2017 lehnten die Verfassungsrichter den zweiten, diesmal nur vom Bundesrat initiierten Anlauf ab, die rechtsextreme Partei zu verbieten. Karlsruhe stellte zwar die Verfassungsfeindlichkeit der Partei fest. Gleichzeitig gebe es keine "Anhaltspunkte für eine erfolgreiche Durchsetzung ihrer verfassungsfeindlichen Ziele", erklärte das höchste deutsche Gericht, mit anderen Worten: Die NPD sei inzwischen zu marginal und wirkungslos, um eine echte Gefahr darzustellen. Denn die NPD war nach zwischenzeitlichen Erfolgen in Sachsen und Mecklenburg-Vorpommern wieder zu einer Kleinstpartei geworden.

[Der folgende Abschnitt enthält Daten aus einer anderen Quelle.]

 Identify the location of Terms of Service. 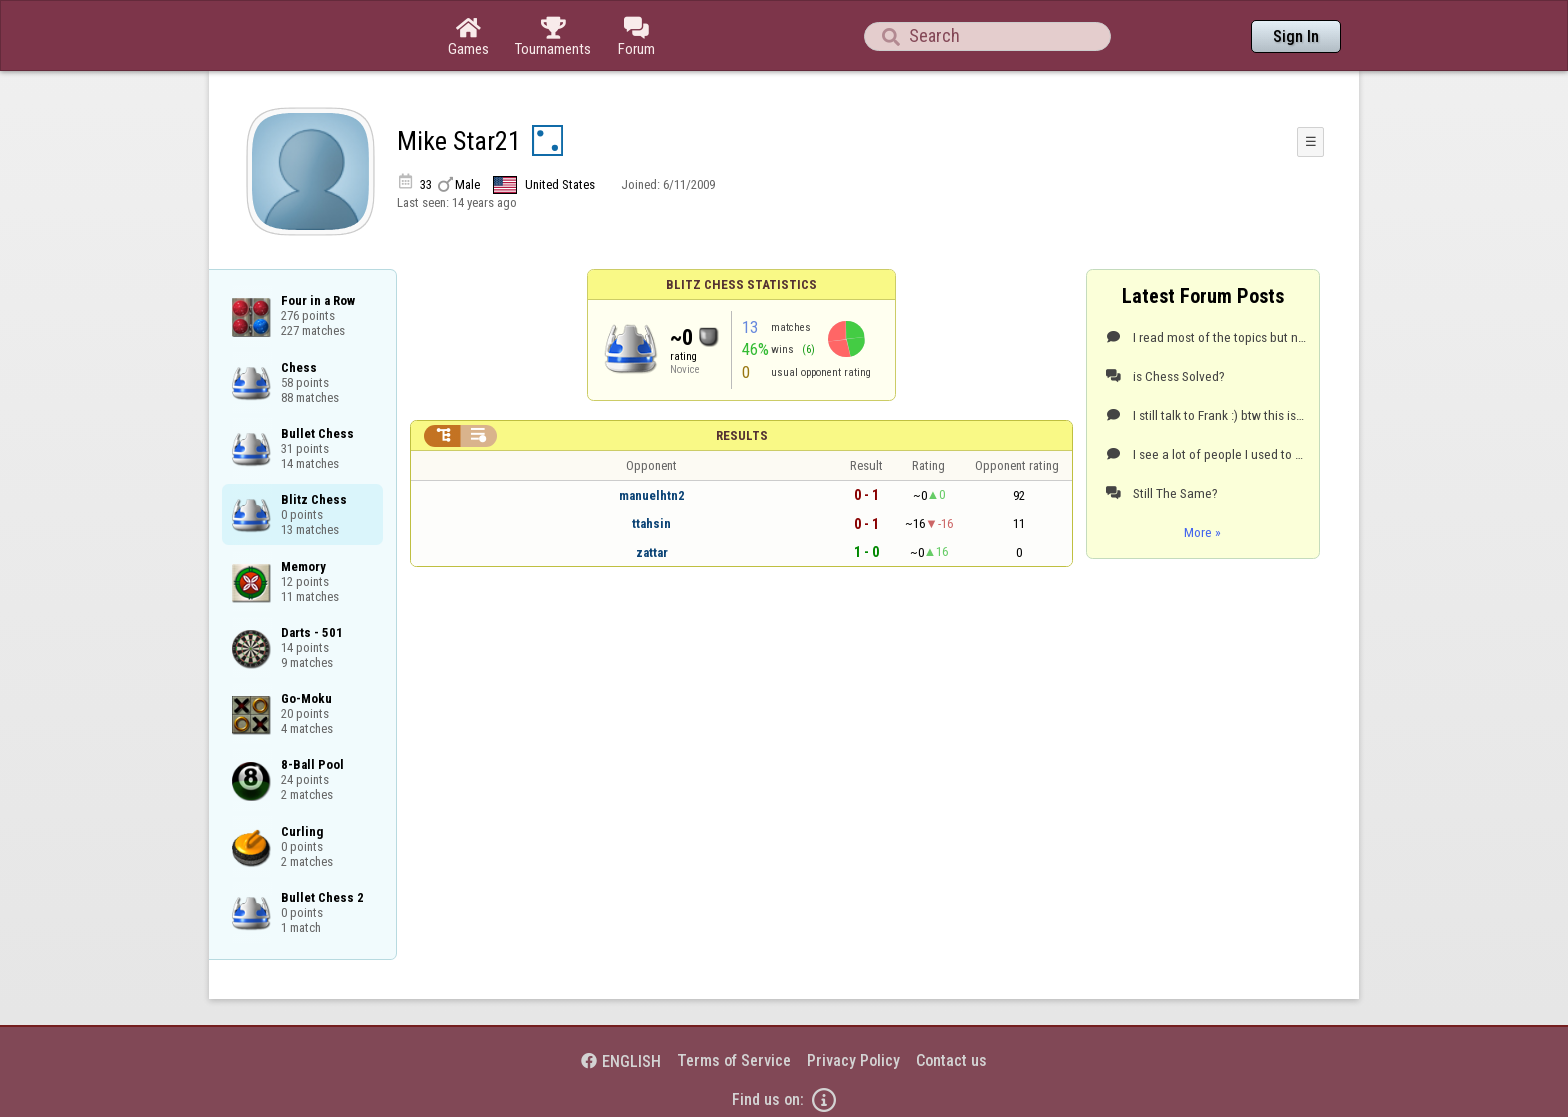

Darin liegt der wesentliche Fortschritt gegenüber dem KPD-Urteil von 1956: Nur wenn aus einer Partei ein wirkliches Gefahrenpotenzial erwächst, ist ein Parteiverbot möglich. Das alte Urteil wird durch die NPD-Entscheidung praktisch revidiert. Neu ist aber auch ein weiterer Aspekt. Laut Gericht kann man einer verfassungsfeindlichen Partei die Finanzierung entziehen - auch wenn sie nicht verboten wird. In diesem Sinne ist Artikel 21 inzwischen zusätzlich bewaffnet worden. In Absatz 3 steht nun, dass Parteien von der staatlichen Finanzierung ausgeschlossen werden können, wenn sie sich daran machen, die freiheitlich demokratische Grundordnung "zu beeinträchtigen oder zu beseitigen oder den Bestand der Bundesrepublik Deutschland zu gefährden". Die Grundgesetz-Neuerung zieht damit die Konsequenz aus dem NPD-Urteil. Die Hürde für ein Parteiverbot liegt nun zwar höher. Aber das Grundgesetz ist nicht weniger wehrhaft gegen Verfassungsfeinde.